*ASSIGNED TASK:* Whenever a line contains the string "including", copy it out of the entries.

[Saved entries]
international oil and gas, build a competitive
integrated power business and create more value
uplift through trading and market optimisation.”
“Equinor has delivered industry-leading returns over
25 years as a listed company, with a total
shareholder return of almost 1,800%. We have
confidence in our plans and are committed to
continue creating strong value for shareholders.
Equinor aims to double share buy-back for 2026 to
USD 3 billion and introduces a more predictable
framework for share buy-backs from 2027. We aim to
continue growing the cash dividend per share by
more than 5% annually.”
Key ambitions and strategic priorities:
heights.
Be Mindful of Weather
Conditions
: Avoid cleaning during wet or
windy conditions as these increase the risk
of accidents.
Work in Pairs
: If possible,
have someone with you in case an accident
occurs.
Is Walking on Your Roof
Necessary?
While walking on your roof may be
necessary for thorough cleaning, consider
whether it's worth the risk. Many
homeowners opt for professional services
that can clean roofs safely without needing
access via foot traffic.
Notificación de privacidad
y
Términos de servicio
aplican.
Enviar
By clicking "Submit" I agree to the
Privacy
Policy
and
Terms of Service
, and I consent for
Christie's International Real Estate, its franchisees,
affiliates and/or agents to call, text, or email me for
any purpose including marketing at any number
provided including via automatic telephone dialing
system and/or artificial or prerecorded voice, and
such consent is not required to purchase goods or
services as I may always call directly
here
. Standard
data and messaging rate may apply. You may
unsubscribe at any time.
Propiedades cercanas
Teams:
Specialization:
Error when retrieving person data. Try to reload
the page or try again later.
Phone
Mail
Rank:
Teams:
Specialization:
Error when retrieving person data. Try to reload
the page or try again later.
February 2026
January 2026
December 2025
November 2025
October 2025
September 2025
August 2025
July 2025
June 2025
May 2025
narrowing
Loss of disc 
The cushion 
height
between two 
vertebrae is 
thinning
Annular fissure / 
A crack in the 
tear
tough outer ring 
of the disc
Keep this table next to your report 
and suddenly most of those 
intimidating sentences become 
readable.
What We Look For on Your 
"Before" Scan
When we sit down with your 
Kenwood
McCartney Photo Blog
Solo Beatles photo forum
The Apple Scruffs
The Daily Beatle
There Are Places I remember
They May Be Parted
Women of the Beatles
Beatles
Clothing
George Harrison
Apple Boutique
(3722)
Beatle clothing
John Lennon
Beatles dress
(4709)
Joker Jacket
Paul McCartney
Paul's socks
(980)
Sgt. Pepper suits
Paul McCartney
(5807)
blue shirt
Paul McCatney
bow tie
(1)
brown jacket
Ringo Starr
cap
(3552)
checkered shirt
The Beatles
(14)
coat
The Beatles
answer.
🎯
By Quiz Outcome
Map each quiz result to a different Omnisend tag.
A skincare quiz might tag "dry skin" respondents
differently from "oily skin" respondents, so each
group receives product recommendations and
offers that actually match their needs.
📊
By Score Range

*ANSWER TO THE PROBLEM:*
any purpose including marketing at any number
provided including via automatic telephone dialing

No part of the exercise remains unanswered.